- _Dataset excerpt_:
=== Begin Enclosure ===

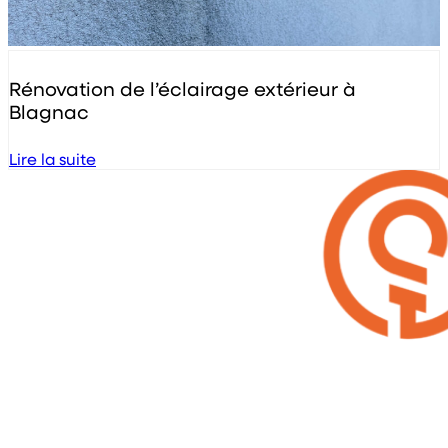
Rénovation de l’éclairage extérieur à
Blagnac
Lire la suite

=== End Enclosure ===

Please write out every line of the listing above exactly, and leave the images behind.

Rénovation de l’éclairage extérieur à
Blagnac
Lire la suite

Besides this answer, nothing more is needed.